UNITED STATES
SECURITIES AND EXCHANGE COMMISSION
Washington, D.C. 20549
FORM 6-K
Report of Foreign Private Issuer
Pursuant to Rule 13a-16 or 15d-16
under the Securities Exchange Act of 1934
For the month of June 2021
Commission File Number: 001-38376
Central Puerto S.A.
(Exact name of registrant as specified in its charter)
Port Central S.A.
(Translation of registrant’s name into English)
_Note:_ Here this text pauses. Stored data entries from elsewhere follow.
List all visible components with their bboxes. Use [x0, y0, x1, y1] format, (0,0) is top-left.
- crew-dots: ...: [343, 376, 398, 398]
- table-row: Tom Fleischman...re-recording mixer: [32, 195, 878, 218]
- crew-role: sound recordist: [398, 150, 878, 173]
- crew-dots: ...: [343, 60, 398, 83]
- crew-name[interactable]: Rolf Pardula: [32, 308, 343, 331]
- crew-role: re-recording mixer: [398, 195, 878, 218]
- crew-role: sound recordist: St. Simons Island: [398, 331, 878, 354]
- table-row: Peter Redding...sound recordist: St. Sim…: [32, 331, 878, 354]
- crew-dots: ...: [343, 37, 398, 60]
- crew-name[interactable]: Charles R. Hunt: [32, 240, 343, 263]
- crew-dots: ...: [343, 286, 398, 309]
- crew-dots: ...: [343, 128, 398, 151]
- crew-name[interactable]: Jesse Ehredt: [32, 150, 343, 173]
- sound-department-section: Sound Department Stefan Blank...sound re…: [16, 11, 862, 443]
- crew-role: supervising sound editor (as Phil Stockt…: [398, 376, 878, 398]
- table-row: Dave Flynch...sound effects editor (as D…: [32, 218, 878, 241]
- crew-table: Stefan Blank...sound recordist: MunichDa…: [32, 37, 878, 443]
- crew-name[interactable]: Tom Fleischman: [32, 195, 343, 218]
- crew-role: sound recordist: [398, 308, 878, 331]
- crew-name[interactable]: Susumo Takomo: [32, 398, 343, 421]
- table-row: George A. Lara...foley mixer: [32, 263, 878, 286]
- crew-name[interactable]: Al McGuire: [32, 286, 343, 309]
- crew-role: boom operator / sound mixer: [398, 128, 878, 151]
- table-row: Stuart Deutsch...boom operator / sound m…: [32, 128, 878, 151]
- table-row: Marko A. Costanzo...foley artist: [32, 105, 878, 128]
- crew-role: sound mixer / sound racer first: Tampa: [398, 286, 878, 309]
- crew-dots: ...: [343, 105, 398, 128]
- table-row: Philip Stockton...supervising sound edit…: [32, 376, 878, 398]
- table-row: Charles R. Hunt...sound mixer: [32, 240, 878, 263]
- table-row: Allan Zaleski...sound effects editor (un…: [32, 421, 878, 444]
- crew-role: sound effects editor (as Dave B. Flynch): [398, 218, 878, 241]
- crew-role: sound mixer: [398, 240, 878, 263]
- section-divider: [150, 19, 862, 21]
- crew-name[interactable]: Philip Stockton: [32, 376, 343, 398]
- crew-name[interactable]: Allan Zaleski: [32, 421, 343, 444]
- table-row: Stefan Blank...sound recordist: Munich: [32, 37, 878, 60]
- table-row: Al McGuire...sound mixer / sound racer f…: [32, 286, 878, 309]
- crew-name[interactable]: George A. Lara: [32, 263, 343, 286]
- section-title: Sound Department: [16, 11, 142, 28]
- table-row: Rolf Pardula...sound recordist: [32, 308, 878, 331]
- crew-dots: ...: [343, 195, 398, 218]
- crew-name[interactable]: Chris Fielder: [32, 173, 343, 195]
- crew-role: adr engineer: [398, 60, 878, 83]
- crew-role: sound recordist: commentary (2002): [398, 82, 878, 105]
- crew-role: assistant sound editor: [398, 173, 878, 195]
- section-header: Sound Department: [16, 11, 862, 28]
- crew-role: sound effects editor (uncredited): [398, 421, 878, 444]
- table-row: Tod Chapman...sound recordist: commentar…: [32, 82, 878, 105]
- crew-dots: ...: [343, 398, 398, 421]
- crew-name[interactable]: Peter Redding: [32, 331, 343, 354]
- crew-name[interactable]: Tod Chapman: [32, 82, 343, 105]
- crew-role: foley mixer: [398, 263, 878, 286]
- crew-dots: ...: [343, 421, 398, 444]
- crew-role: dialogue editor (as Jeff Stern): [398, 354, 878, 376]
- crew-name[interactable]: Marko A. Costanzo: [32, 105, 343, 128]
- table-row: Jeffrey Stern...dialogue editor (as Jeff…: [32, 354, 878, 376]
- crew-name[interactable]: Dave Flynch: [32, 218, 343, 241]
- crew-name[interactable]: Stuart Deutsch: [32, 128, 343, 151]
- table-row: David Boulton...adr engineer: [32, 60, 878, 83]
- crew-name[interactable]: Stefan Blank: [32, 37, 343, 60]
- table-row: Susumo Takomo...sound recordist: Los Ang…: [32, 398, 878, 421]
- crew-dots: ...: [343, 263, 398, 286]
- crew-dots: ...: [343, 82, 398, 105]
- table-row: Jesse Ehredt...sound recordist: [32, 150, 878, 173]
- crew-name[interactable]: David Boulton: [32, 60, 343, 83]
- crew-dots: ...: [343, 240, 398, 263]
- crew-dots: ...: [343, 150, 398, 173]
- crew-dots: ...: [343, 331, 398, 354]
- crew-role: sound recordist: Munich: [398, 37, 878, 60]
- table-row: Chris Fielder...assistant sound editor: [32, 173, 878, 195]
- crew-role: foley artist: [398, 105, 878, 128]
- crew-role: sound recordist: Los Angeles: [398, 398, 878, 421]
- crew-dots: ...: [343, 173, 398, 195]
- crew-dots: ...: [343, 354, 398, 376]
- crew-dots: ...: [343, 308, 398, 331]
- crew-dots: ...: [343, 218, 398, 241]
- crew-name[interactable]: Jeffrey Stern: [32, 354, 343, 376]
Avenida Thomas Edison 2701
C1104BAB Buenos Aires
Republic of Argentina
+54 (11) 4317-5000
(Address of principal executive offices)
Indicate by check mark whether the registrant files or will file annual reports under cover Form 20-F or Form 40-F.
Form 20-F ☒ Form 40-F ☐
Indicate by check mark if the registrant is submitting the Form 6-K in paper as permitted by Regulation S-T Rule 101(b)(1):
Yes ☐ No ☒
Indicate by check mark if the registrant is submitting the Form 6-K in paper as permitted by Regulation S-T Rule 101(b)(7):
Yes ☐ No ☒
City of Buenos Aires, June 16, 2021
BOLSAS Y MERCADOS ARGENTINOS S.A. (“BYMA”)
Sarmiento 299
City of Buenos Aires
COMISIÓN NACIONAL DE VALORES
25 de Mayo 175
City of Buenos Aires
MERCADO ABIERTO ELECTRÓNICO S.A.
San Martín 344
City of Buenos Aires
Ref.: Central Puerto S.A. – Partial payment and refinancing of debt under the terms of Communication “A” 7106 of the BCRA, modified by Communication “A” 7230 of the BCRA.
Dear Sirs,
I am pleased to address you, in my capacity as Head of Market Relations of Central Puerto S.A. (the “Company”), located at Avenue Thomas Edison 2701, City of Buenos Aires, in relation to the Loan Agreement that the Company signed on June 12, 2019 with Citibank N.A., JP Morgan Chase Bank N.A. and Morgan Stanley Senior Funding INC. for an amount of U$S 180 million in order to finance the acquisition of the Brigadier López plant (and has been subsequently refinanced through amendments dated December 22, 2020 and January 20, 2021, the “Loan”).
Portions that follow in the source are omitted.